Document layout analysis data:
—————
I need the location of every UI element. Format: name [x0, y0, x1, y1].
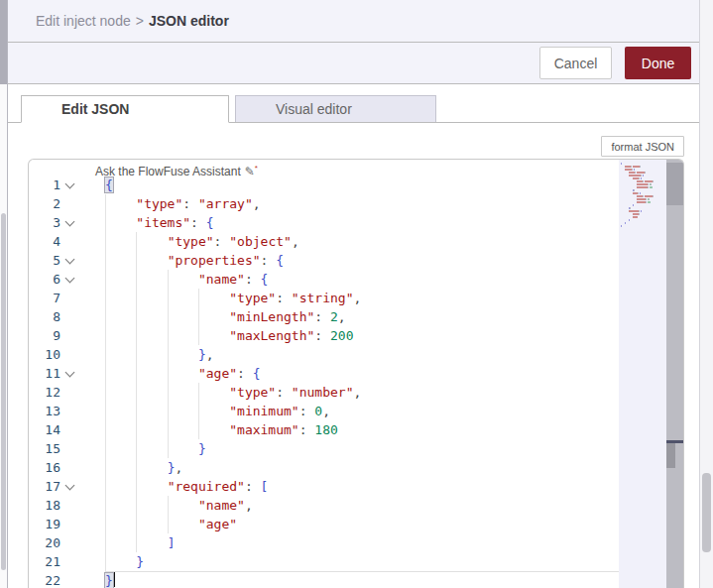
workspace-edge-header [0, 0, 7, 84]
fold-chevron-icon[interactable] [65, 217, 75, 227]
editor-code-area[interactable]: { "type": "array", "items": { "type": "o… [105, 176, 619, 588]
minimap-line [621, 177, 666, 179]
tab-edit-json[interactable]: Edit JSON [21, 95, 229, 123]
minimap-line [621, 169, 666, 171]
code-line[interactable]: "age" [105, 515, 619, 533]
line-number: 10 [29, 345, 60, 364]
tab-visual-editor[interactable]: Visual editor [235, 95, 436, 122]
line-number: 1 [29, 176, 60, 194]
minimap-line [621, 183, 666, 185]
gutter-row: 16 [29, 458, 105, 477]
gutter-row: 5 [29, 251, 105, 270]
editor-scrollbar[interactable] [666, 160, 683, 588]
code-editor[interactable]: Ask the FlowFuse Assistant✎* 12345678910… [28, 159, 684, 588]
minimap-line [621, 186, 666, 188]
done-button[interactable]: Done [625, 47, 691, 79]
code-line[interactable]: }, [105, 458, 619, 477]
minimap-line [621, 166, 666, 168]
assistant-sparkle-icon: * [255, 164, 258, 173]
fold-chevron-icon[interactable] [65, 274, 75, 284]
code-line[interactable]: }, [105, 345, 619, 364]
editor-scrollbar-thumb[interactable] [666, 163, 683, 205]
code-line[interactable]: "name", [105, 496, 619, 515]
minimap-line [621, 219, 666, 221]
assistant-placeholder[interactable]: Ask the FlowFuse Assistant✎* [95, 161, 258, 176]
minimap-line [621, 222, 666, 224]
minimap-line [621, 192, 666, 194]
fold-chevron-icon[interactable] [65, 481, 75, 491]
code-line[interactable]: "maxLength": 200 [105, 326, 619, 345]
code-line[interactable]: } [105, 439, 619, 458]
gutter-row: 10 [29, 345, 105, 364]
minimap-line [621, 195, 666, 197]
gutter-row: 17 [29, 477, 105, 496]
line-number: 22 [29, 571, 60, 588]
line-number: 5 [29, 251, 60, 270]
fold-chevron-icon[interactable] [65, 255, 75, 265]
line-number: 14 [29, 420, 60, 439]
gutter-row: 15 [29, 439, 105, 458]
minimap-line [621, 210, 666, 212]
code-line[interactable]: } [105, 552, 619, 571]
code-line[interactable]: "type": "array", [105, 194, 619, 213]
line-number: 20 [29, 533, 60, 552]
fold-chevron-icon[interactable] [65, 368, 75, 378]
gutter-row: 12 [29, 383, 105, 402]
gutter-row: 4 [29, 232, 105, 251]
line-number: 18 [29, 496, 60, 515]
tab-bar: Edit JSON Visual editor [8, 94, 699, 123]
line-number: 19 [29, 515, 60, 533]
text-cursor [113, 572, 115, 587]
line-number: 15 [29, 439, 60, 458]
code-line[interactable]: { [105, 176, 619, 194]
code-line[interactable]: "type": "number", [105, 383, 619, 402]
code-line[interactable]: "properties": { [105, 251, 619, 270]
code-line[interactable]: "maximum": 180 [105, 420, 619, 439]
cancel-button[interactable]: Cancel [539, 47, 612, 79]
format-json-button[interactable]: format JSON [601, 136, 684, 157]
page-title: JSON editor [149, 13, 229, 29]
minimap-line [621, 201, 666, 203]
gutter-row: 13 [29, 402, 105, 420]
dialog-content: Edit JSON Visual editor format JSON Ask … [8, 94, 699, 588]
line-number: 12 [29, 383, 60, 402]
gutter-row: 6 [29, 270, 105, 289]
line-number: 13 [29, 402, 60, 420]
page-scrollbar[interactable] [699, 0, 713, 588]
matched-bracket: { [105, 177, 113, 192]
code-line[interactable]: "items": { [105, 213, 619, 232]
minimap-line [621, 207, 666, 209]
line-number: 16 [29, 458, 60, 477]
breadcrumb-parent-link[interactable]: Edit inject node [36, 13, 131, 29]
code-line[interactable]: "required": [ [105, 477, 619, 496]
code-line[interactable]: "name": { [105, 270, 619, 289]
breadcrumb: Edit inject node>JSON editor [8, 0, 699, 43]
line-number: 9 [29, 326, 60, 345]
line-number: 3 [29, 213, 60, 232]
minimap-line [621, 204, 666, 206]
code-line[interactable]: ] [105, 533, 619, 552]
overview-decoration [666, 443, 675, 468]
minimap-line [621, 180, 666, 182]
minimap-line [621, 225, 666, 227]
line-number: 2 [29, 194, 60, 213]
line-number: 17 [29, 477, 60, 496]
code-line[interactable]: "minLength": 2, [105, 307, 619, 326]
gutter-row: 3 [29, 213, 105, 232]
minimap-line [621, 213, 666, 215]
gutter-row: 20 [29, 533, 105, 552]
code-line[interactable]: "type": "string", [105, 289, 619, 307]
code-line[interactable]: "minimum": 0, [105, 402, 619, 420]
code-line[interactable]: } [105, 571, 619, 588]
code-line[interactable]: "age": { [105, 364, 619, 383]
fold-chevron-icon[interactable] [65, 179, 75, 189]
workspace-scrollbar-thumb[interactable] [1, 213, 6, 570]
gutter-row: 22 [29, 571, 105, 588]
page-scrollbar-thumb[interactable] [702, 473, 711, 552]
editor-gutter: 12345678910111213141516171819202122 [29, 176, 105, 588]
minimap[interactable] [619, 160, 666, 588]
breadcrumb-separator: > [131, 13, 149, 29]
gutter-row: 19 [29, 515, 105, 533]
gutter-row: 7 [29, 289, 105, 307]
code-line[interactable]: "type": "object", [105, 232, 619, 251]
—————
§ Try it: Hand back the data above exactly, with no images.

§ Result for this task:
I need the location of every UI element. Format: name [x0, y0, x1, y1].
workspace-edge-header [0, 0, 7, 84]
fold-chevron-icon[interactable] [65, 217, 75, 227]
editor-code-area[interactable]: { "type": "array", "items": { "type": "o… [105, 176, 619, 588]
minimap-line [621, 177, 666, 179]
tab-edit-json[interactable]: Edit JSON [21, 95, 229, 123]
minimap-line [621, 169, 666, 171]
code-line[interactable]: "age" [105, 515, 619, 533]
line-number: 10 [29, 345, 60, 364]
tab-visual-editor[interactable]: Visual editor [235, 95, 436, 122]
line-number: 1 [29, 176, 60, 194]
minimap-line [621, 183, 666, 185]
gutter-row: 16 [29, 458, 105, 477]
gutter-row: 5 [29, 251, 105, 270]
editor-scrollbar[interactable] [666, 160, 683, 588]
code-editor[interactable]: Ask the FlowFuse Assistant✎* 12345678910… [28, 159, 684, 588]
minimap-line [621, 186, 666, 188]
done-button[interactable]: Done [625, 47, 691, 79]
code-line[interactable]: }, [105, 458, 619, 477]
minimap-line [621, 166, 666, 168]
assistant-sparkle-icon: * [255, 164, 258, 173]
fold-chevron-icon[interactable] [65, 274, 75, 284]
code-line[interactable]: }, [105, 345, 619, 364]
editor-scrollbar-thumb[interactable] [666, 163, 683, 205]
code-line[interactable]: "name", [105, 496, 619, 515]
minimap-line [621, 219, 666, 221]
assistant-placeholder[interactable]: Ask the FlowFuse Assistant✎* [95, 161, 258, 176]
minimap-line [621, 222, 666, 224]
minimap-line [621, 192, 666, 194]
fold-chevron-icon[interactable] [65, 481, 75, 491]
code-line[interactable]: "maxLength": 200 [105, 326, 619, 345]
code-line[interactable]: } [105, 439, 619, 458]
gutter-row: 10 [29, 345, 105, 364]
minimap-line [621, 195, 666, 197]
gutter-row: 17 [29, 477, 105, 496]
line-number: 22 [29, 571, 60, 588]
line-number: 5 [29, 251, 60, 270]
fold-chevron-icon[interactable] [65, 255, 75, 265]
line-number: 14 [29, 420, 60, 439]
gutter-row: 15 [29, 439, 105, 458]
minimap-line [621, 210, 666, 212]
code-line[interactable]: } [105, 552, 619, 571]
code-line[interactable]: "type": "array", [105, 194, 619, 213]
line-number: 20 [29, 533, 60, 552]
fold-chevron-icon[interactable] [65, 368, 75, 378]
gutter-row: 12 [29, 383, 105, 402]
gutter-row: 4 [29, 232, 105, 251]
line-number: 18 [29, 496, 60, 515]
tab-bar: Edit JSON Visual editor [8, 94, 699, 123]
line-number: 19 [29, 515, 60, 533]
text-cursor [113, 572, 115, 587]
line-number: 15 [29, 439, 60, 458]
code-line[interactable]: { [105, 176, 619, 194]
code-line[interactable]: "type": "number", [105, 383, 619, 402]
code-line[interactable]: "properties": { [105, 251, 619, 270]
code-line[interactable]: "maximum": 180 [105, 420, 619, 439]
cancel-button[interactable]: Cancel [539, 47, 612, 79]
format-json-button[interactable]: format JSON [601, 136, 684, 157]
page-title: JSON editor [149, 13, 229, 29]
minimap-line [621, 201, 666, 203]
gutter-row: 13 [29, 402, 105, 420]
dialog-content: Edit JSON Visual editor format JSON Ask … [8, 94, 699, 588]
line-number: 12 [29, 383, 60, 402]
gutter-row: 6 [29, 270, 105, 289]
line-number: 13 [29, 402, 60, 420]
page-scrollbar[interactable] [699, 0, 713, 588]
matched-bracket: { [105, 177, 113, 192]
code-line[interactable]: "items": { [105, 213, 619, 232]
minimap-line [621, 207, 666, 209]
line-number: 16 [29, 458, 60, 477]
breadcrumb-parent-link[interactable]: Edit inject node [36, 13, 131, 29]
code-line[interactable]: "required": [ [105, 477, 619, 496]
code-line[interactable]: "name": { [105, 270, 619, 289]
breadcrumb: Edit inject node>JSON editor [8, 0, 699, 43]
line-number: 9 [29, 326, 60, 345]
line-number: 3 [29, 213, 60, 232]
minimap-line [621, 204, 666, 206]
code-line[interactable]: ] [105, 533, 619, 552]
overview-decoration [666, 443, 675, 468]
minimap-line [621, 180, 666, 182]
minimap-line [621, 225, 666, 227]
line-number: 2 [29, 194, 60, 213]
line-number: 17 [29, 477, 60, 496]
code-line[interactable]: "minLength": 2, [105, 307, 619, 326]
gutter-row: 3 [29, 213, 105, 232]
minimap-line [621, 213, 666, 215]
gutter-row: 20 [29, 533, 105, 552]
code-line[interactable]: "type": "string", [105, 289, 619, 307]
code-line[interactable]: "minimum": 0, [105, 402, 619, 420]
code-line[interactable]: } [105, 571, 619, 588]
code-line[interactable]: "age": { [105, 364, 619, 383]
fold-chevron-icon[interactable] [65, 179, 75, 189]
workspace-scrollbar-thumb[interactable] [1, 213, 6, 570]
gutter-row: 22 [29, 571, 105, 588]
page-scrollbar-thumb[interactable] [702, 473, 711, 552]
editor-gutter: 12345678910111213141516171819202122 [29, 176, 105, 588]
minimap[interactable] [619, 160, 666, 588]
breadcrumb-separator: > [131, 13, 149, 29]
gutter-row: 19 [29, 515, 105, 533]
gutter-row: 7 [29, 289, 105, 307]
code-line[interactable]: "type": "object", [105, 232, 619, 251]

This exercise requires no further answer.